Kişilerin sağlıklılık hallerinin korunması ya da rastgele bir hastalığa yakalanılması durumunda sıhhat çalışanından, tabibine, hastasından, refakatçisine bir irtibat döngüsü başlar. O denli ki bu döngü hasta yakını ve refakatçinin ötesine hasta tanıdığına kadar genişletilebilir.

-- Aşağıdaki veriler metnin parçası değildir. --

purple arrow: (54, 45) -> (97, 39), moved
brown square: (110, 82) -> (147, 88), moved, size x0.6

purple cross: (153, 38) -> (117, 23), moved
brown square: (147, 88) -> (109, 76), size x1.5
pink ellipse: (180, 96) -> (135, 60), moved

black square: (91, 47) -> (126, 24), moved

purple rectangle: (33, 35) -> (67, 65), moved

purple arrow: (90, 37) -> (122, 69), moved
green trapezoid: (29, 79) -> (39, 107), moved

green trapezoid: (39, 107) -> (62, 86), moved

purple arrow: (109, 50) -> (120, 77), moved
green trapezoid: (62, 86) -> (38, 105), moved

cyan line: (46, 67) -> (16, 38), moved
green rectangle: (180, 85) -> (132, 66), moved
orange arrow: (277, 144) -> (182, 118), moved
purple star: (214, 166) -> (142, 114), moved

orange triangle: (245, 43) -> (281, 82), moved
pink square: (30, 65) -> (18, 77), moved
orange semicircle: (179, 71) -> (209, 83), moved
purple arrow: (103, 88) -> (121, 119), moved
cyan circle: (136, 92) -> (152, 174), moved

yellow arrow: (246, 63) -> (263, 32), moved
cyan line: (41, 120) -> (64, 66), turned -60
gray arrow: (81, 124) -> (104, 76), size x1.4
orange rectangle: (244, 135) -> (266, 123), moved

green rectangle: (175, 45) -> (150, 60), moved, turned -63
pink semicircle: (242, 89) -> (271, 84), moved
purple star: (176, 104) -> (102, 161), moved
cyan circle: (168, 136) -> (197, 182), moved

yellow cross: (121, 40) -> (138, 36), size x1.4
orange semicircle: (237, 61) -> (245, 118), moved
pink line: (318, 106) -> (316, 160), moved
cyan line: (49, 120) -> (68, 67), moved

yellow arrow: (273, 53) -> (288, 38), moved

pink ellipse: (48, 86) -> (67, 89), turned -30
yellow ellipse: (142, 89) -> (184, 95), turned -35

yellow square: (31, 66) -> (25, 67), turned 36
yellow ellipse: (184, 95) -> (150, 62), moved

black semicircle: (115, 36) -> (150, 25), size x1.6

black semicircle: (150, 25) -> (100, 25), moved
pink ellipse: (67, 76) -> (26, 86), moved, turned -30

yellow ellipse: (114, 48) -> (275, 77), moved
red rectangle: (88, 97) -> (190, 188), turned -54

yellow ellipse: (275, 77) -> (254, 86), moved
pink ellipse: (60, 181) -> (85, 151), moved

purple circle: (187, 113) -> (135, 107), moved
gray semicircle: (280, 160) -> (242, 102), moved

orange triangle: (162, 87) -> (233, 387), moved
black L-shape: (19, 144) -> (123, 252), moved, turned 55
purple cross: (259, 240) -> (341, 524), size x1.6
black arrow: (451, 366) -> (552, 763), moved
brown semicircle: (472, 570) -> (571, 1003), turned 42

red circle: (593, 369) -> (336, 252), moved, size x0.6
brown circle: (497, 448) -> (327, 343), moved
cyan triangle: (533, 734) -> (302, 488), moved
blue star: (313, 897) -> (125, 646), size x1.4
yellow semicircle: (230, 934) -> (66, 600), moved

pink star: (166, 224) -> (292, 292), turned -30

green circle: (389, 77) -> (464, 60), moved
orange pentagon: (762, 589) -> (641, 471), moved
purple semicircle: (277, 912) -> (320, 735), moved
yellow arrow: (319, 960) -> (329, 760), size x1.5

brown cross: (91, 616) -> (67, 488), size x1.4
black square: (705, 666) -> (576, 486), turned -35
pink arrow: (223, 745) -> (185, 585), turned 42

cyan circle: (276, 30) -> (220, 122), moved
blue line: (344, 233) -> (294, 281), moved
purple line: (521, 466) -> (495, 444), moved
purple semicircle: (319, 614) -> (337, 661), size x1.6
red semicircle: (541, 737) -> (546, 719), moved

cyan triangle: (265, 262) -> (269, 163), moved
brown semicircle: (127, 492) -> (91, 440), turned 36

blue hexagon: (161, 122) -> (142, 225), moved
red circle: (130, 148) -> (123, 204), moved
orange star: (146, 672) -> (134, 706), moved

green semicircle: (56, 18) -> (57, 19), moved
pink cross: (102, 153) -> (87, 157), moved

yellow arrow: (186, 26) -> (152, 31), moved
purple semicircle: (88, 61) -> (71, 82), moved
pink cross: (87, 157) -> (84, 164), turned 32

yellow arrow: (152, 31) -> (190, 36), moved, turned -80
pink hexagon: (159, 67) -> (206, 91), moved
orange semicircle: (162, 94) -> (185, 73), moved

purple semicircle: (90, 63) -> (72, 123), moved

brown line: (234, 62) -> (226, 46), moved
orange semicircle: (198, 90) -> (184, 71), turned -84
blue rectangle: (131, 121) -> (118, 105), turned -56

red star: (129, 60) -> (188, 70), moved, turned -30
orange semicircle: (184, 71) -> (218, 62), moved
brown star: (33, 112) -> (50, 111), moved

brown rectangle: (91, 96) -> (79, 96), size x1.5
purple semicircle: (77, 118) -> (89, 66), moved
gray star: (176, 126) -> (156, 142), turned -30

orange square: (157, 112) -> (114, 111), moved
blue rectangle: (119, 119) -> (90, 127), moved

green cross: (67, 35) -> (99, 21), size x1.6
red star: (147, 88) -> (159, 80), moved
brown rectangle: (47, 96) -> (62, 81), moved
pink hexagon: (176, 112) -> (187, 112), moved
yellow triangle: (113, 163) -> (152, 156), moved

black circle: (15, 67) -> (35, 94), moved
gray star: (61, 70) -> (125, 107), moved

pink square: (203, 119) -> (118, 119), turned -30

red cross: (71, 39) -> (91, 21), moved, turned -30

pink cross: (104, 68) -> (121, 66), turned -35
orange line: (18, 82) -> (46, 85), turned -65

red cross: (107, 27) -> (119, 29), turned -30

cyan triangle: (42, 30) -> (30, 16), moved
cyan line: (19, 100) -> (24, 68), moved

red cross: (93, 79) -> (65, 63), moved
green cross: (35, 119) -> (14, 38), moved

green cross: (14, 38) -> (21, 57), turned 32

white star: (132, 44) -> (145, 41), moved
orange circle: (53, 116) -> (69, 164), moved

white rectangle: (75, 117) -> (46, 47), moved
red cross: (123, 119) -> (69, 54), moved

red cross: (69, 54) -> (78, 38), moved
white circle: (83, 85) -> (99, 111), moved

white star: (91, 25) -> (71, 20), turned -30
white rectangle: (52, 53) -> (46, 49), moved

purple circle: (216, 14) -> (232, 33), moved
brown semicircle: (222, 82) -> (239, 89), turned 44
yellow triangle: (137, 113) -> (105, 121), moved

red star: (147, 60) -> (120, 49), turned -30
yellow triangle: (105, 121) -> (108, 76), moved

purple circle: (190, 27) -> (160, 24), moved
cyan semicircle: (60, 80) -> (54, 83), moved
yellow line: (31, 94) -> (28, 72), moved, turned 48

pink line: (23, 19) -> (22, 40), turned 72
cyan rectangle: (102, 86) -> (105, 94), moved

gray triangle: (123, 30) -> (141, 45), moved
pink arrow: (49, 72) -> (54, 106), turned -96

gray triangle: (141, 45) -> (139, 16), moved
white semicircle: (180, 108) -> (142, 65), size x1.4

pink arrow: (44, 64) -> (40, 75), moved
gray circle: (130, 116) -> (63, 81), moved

Tıbbi jargonların yüklü olarak kullanıldığı bir alanda kültür düzeyine, ilgi alakaya, eğitim düzeyine nazaran kullanılan lisanın anlaşılması şahıstan bireye değişir. Bu noktada, sıhhat irtibatı ( health communication) içinde bahsi geçen bir mevzu var; sıhhat eğitimi: Bilhassa son yıllarda ülkemizde daha çok anılan ve bilinmeye başlanan bu bahis, özünde toplum olarak hepimizi ilgilendiren bir alan. Çünkü her insan, potansiyel bir hastadır ve hatta bunun ötesinde sağlıklı halini herkes muhafaza eforu içindedir. Sıhhat eğitimi, şahısların sağlıklı olma şartlarını ortaya çıkararak, sağlıklı olmayı mümkün kılan ve güçlendiren; ya da buna yönelik kollektif bir davranış için birebir tesirleri yapan öğrenme yaşantılarının rastgele bir bileşenidir. Sıhhat eğitimi; eğitim hedefinin belirlenmesi, ileti içeriğinin oluşturulması, maksat kitlenin belirlenmesi, kanal seçimi, kıymetlendirme: kriter ve strateji belirleme üzere etaplardan oluşur. Bu süreçler hakikat halde organize edilir ve yönetilirse, daha uygun bir sıhhat eğitimi, amaç kitlelerin birbirini daha düzgün anladığı, daha kısa vadede, daha yanlışsız bir tedavi süreci manasına gelecektir. Sıhhat irtibatı içerisindeki bütün olgu ve hususlar ciddiye alınarak, özellikle sıhhat eğitimine yönelik çalışmalar yapılmalıdır.